Una domanda di: Anna Sono in gravidanza alla 22^ settimana, fin da prima di rimanere incinta svolgo e ho svolto yoga meditazione una volta a settimana. Chiedo se è stato un problema in alcuni esercizi di respirazione trattenere il respiro tra l’inspirazione e l’espirazione per una durata di 10/15 secondi a volta. Ho rischiato qualcosa? Per il futuro evito e pratico solo inspirazione ed espirazione? Ci ho pensato solo ora e sono preoccupata, però penso anche a chi fa nuoto in gravidanza magari qualche secondo sott’acqua lo fa. Spero possiate tranquillizzarmi, grazie.
Cristina Maggioni
Sì tranquilla, non c’ è problema. Il rapporto cuore respiro ideale è di 1a 4. Un metodo antichissimo per prepararsi al parto era … cantare! Ancora adesso ci sono delle preparazioni al parto basate sul canto.

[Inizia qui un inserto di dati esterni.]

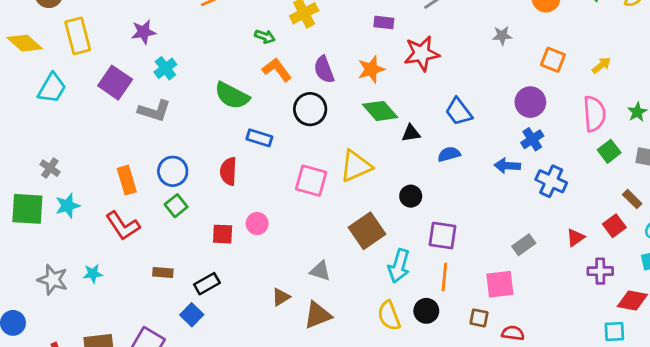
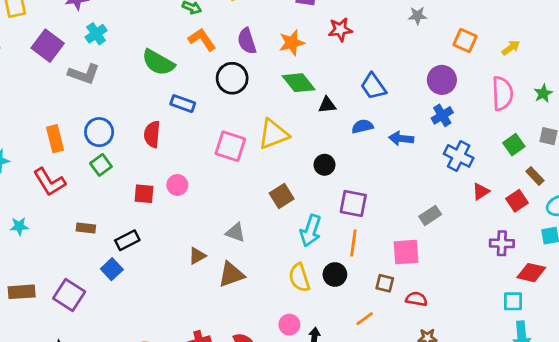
red star: (422, 53) -> (340, 30), size x0.7
green square: (609, 151) -> (514, 145), moved
blue arrow: (507, 166) -> (401, 139), moved
brown square: (367, 231) -> (282, 196), size x0.7
red triangle: (575, 238) -> (481, 192), moved

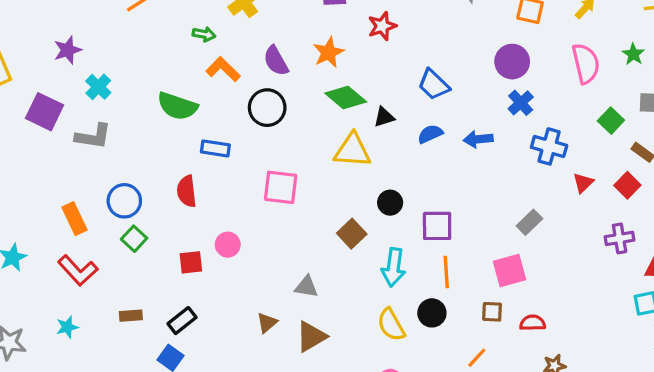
yellow triangle: (273, 134) -> (352, 150), moved, turned 36
black circle: (324, 165) -> (390, 203), moved
cyan star: (19, 226) -> (67, 327), moved

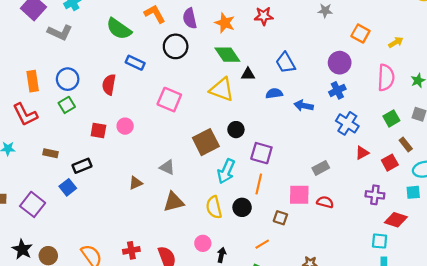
orange star: (329, 52) -> (225, 23), turned 30
brown square: (352, 234) -> (206, 142), size x1.4
red semicircle: (533, 323) -> (325, 202), moved
brown triangle: (311, 337) -> (174, 202), moved

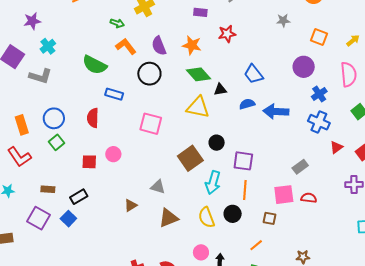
blue cross: (337, 90) -> (319, 94), moved
blue arrow: (304, 106) -> (276, 111), size x1.4
purple square: (33, 204) -> (38, 218), moved

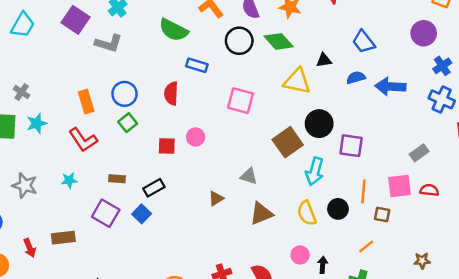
green diamond: (198, 74) -> (279, 41), moved
black circle: (217, 143) -> (319, 124), size x1.5
orange line: (245, 190) -> (363, 191), moved

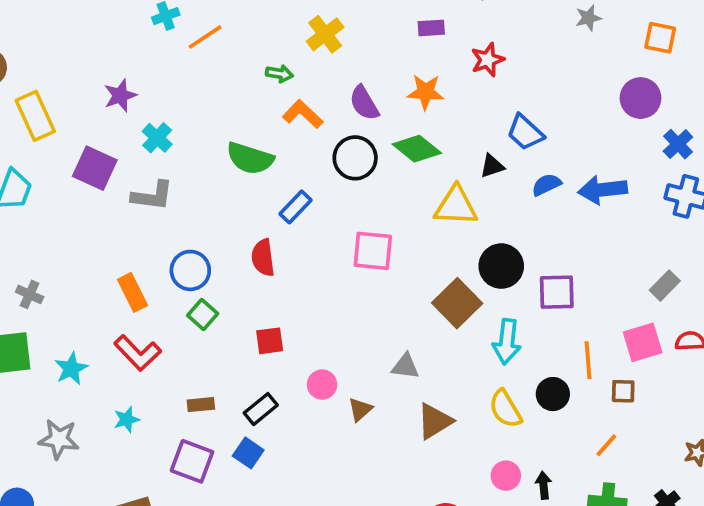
blue trapezoid: (364, 42) -> (525, 132), moved
blue rectangle: (197, 65) -> (296, 207), turned -54
cyan star: (37, 123) -> (71, 369), moved
pink circle: (196, 137) -> (322, 385), moved

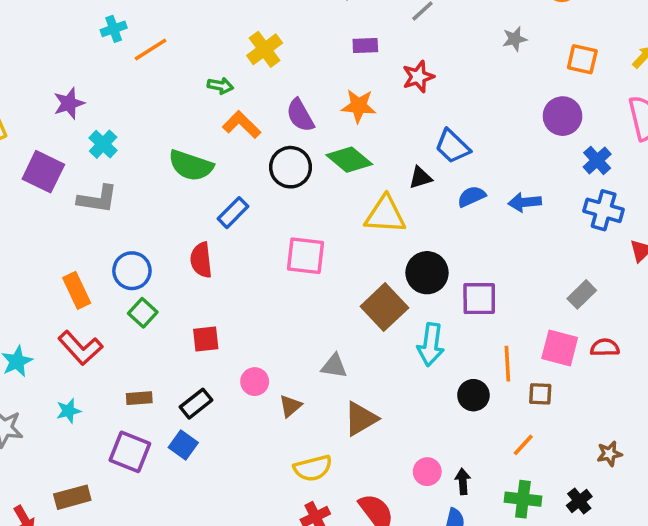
blue arrow: (603, 190) -> (525, 202), size x0.7
pink square: (643, 342) -> (560, 348), turned 30
yellow semicircle: (505, 409) -> (313, 468), moved, turned -75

Il canto obbliga a regolare il respiro (fare inspirazione espirazioni controllate ) e il respiro è il modo migliore per rimettere in un buon rapporto il sistema sistema nervoso autonomo cioè quello che, indipendentemente dalla nostra volontà, da un lato lancia la sveglia, l’allerta, dall’altro lancia il segnale del riposo. Il canto corale, (il nostro vecchio canto gregoriano serviva anche a questo) così come un canto shamanico ritmato o un canto di mantra, per regolare il respiro e, grazie a questo, riportare la sfera psico-fisica in equilibrio. Se tutti cantassero in coro in armonia rispettando le pause e riprendendo insieme, a intervalli fissi fisse (anziché cantare a squarciagola urlando canzonette ), con inspirazioni ed espirazioni profonde si avrebbe un grande giovamento anche per regolarizzare la pressione del sangue. Anche la gravidanza potrebbe trarne grande giovamento, ma queste affermazioni a un’analisi superficiale suonano purtroppo un po’ strane. Non resta dunque che verificarle, provandoci. Cordialmente.